Intel traded for roughly $72 a share at its height. It’s now $25. Microsoft had its dot-com peak at $58. It’s down to $38.

“The so-called `four horseman’ of technology — Dell, Microsoft, Cisco and Intel — are not going to be the ones to take us to 5,000,” says Dan Morgan, a portfolio manager with Synovis Trust, who specializes is technology companies.

So what will drive the Nasdaq to 5,000 if the old guard can’t?
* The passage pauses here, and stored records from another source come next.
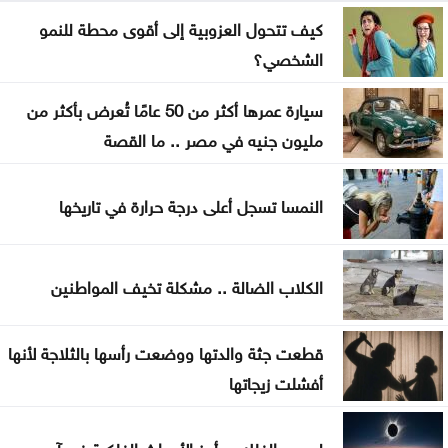
كيف تتحول العزوبية إلى أقوى محطة للنمو
لا تغيير على موعد العودة للمدارس
الشخصي؟
تركيا والسعودية وباكستان تعتزم توقيع اتفاقية دفاع
سيارة عمرها أكثر من 50 عامًا تُعرض بأكثر من
مشترك
مليون جنيه في مصر .. ما القصة
النفط يرتفع 3 دولارات مع دراسة إيران حظر عبور سفن
أميركية وإسرائيلية مضيق هرمز
النمسا تسجل أعلى درجة حرارة في تاريخها
ترامب يوقع أمرا تنفيذيا يهدف لتقييد حق اكتساب
الجنسية الأميركية بالولادة
الكلاب الضالة .. مشكلة تخيف المواطنين
التحالف بقيادة السعودية: إصابة 11 مدنيا في نجران جراء
قطعت جثة والدتها ووضعت رأسها بالثلاجة لأنها
هجمات حوثية
أفشلت زيجاتها
لمحبي الفلك .. أبرز الأحداث الفلكية في آب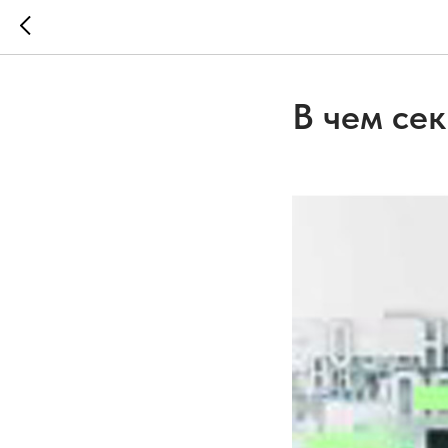
В чем сек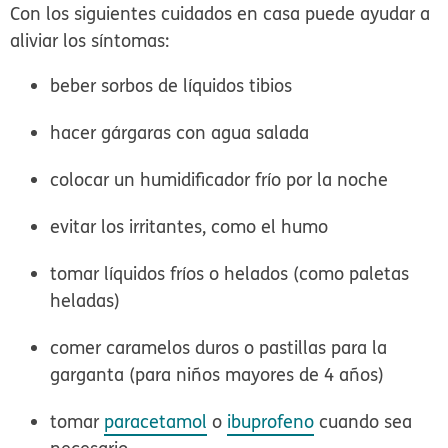
Con los siguientes cuidados en casa puede ayudar a
aliviar los síntomas:
beber sorbos de líquidos tibios
hacer gárgaras con agua salada
colocar un humidificador frío por la noche
evitar los irritantes, como el humo
tomar líquidos fríos o helados (como paletas
heladas)
comer caramelos duros o pastillas para la
garganta (para niños mayores de 4 años)
tomar
paracetamol
o
ibuprofeno
cuando sea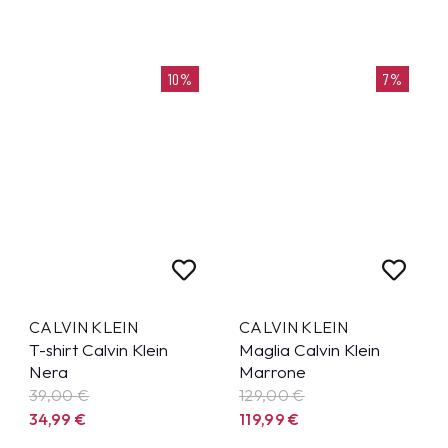
10%
7%
CALVIN KLEIN
CALVIN KLEIN
T-shirt Calvin Klein
Maglia Calvin Klein
Nera
Marrone
39,00 €
129,00 €
34,99
€
119,99
€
Morgan expects the high-flyers of the last five years — Google, Apple and Facebook — to continue pushing up the Nasdaq, which has even farther to go if it wants to reach its inflation adjusted peak of 6,845.83.

Biotechnology will also play a role, as health care now makes up 12 percent of the index’s weight.

Gilead Sciences, maker of widely used flu vaccine Tamiflu and HIV medication Truvada, is now the 8th largest company in the Nasdaq and is up more than 3,100 percent since the index’s all-time high in March 2000. Pharmaceutical company Amgen is the 12th largest company in the index.

“I’m optimistic we will eventually make a new high,” Baker says, “but it’s going to take time.”